I agree with your scenario. As far as the competition being hurt instead of the consumer, unfortunately that probably is not relative in this case. The case will be did MSFT use preditory marketing practices to force computer makers to use IE vs Netscape, was it the intent of MSFT to "destroy" Netscape by using its monopoly power, has MSFT intentionally altered JAVA to make it non-usable on Windows platforms with the intent of the elimination of JAVA, and so on.
I agree, I like MSFT products generally, but unless we are going to turn over our entire legal system to polls like we apparently have the political system, the effectiveness of the product will probably not affect the legal stratagies or legal outcome.

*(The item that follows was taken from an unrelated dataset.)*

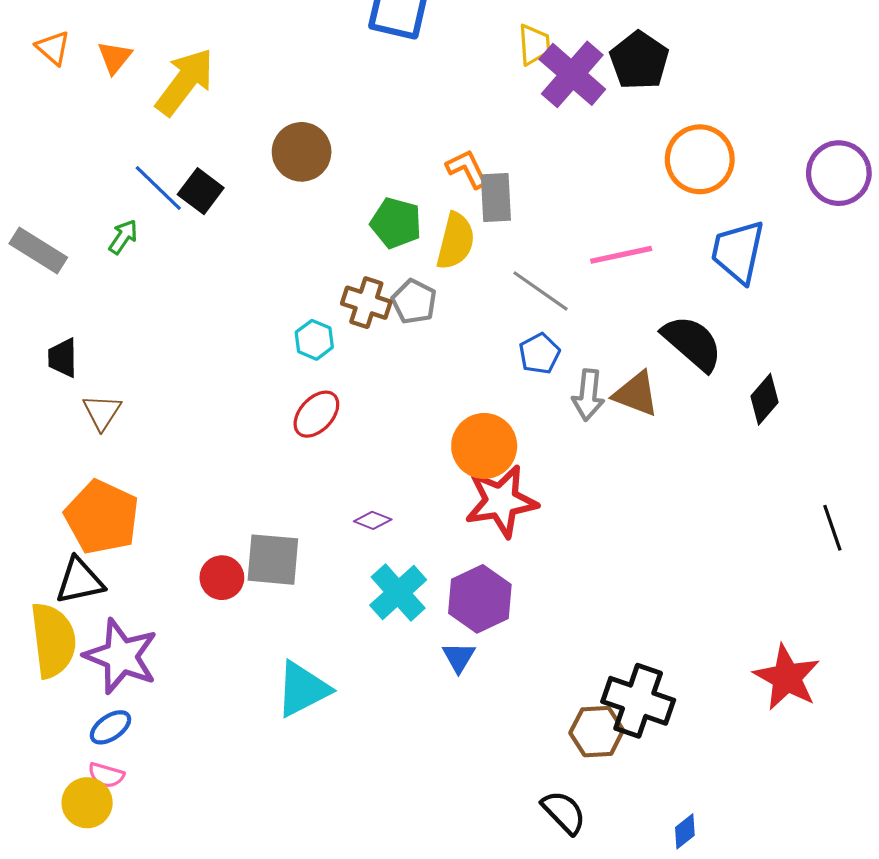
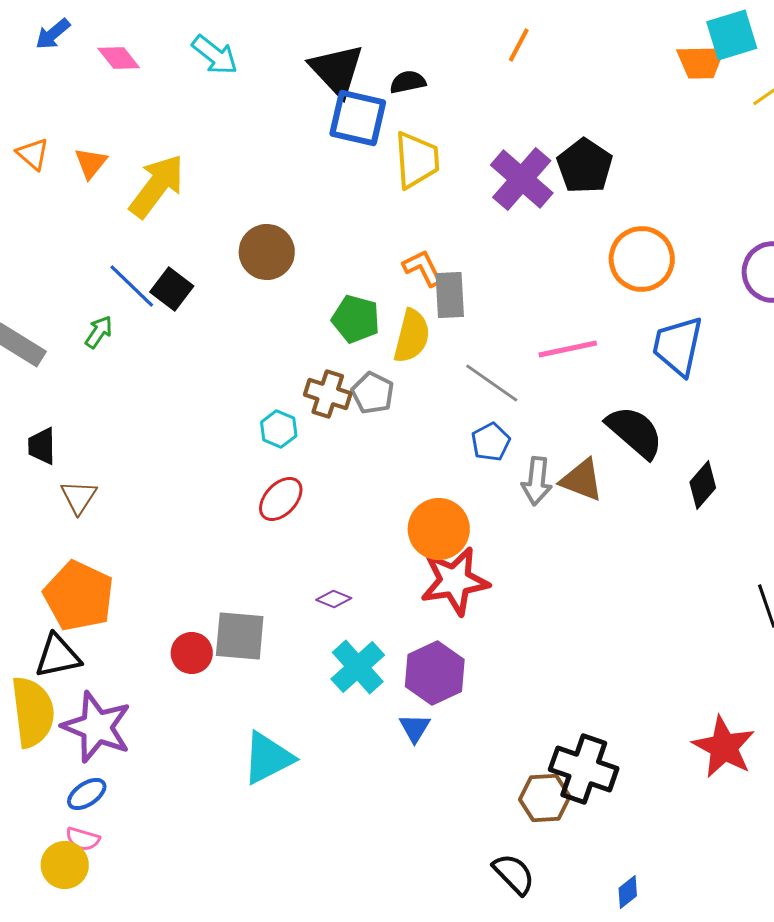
yellow trapezoid: (534, 45) -> (417, 160), moved, size x1.5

Look at Standard Oil. Under the monopoly, oil product prices were going down, not up. The consumer was getting a good, standard product no matter where he went, so he didn't have to worry about getting literally blown up when he lit his kerosine lantern. It employed a huge amount of the population and contributed to many businesses being started. But woe to anyone that either crossed them or was targeted for takeover. Kickbacks from the railroads, selling under production cost to force competition into failure or merger, and threats to retailers that carried any other brand were the order of the day.
That, in the end, was what did in Standard. Sadly, the days of Standard as a monopoly were already numbered as the Texas oil fields were coming on line, and Russia was also producing a lot of oil. Both of these were resistant to Standard and had the power to fight back.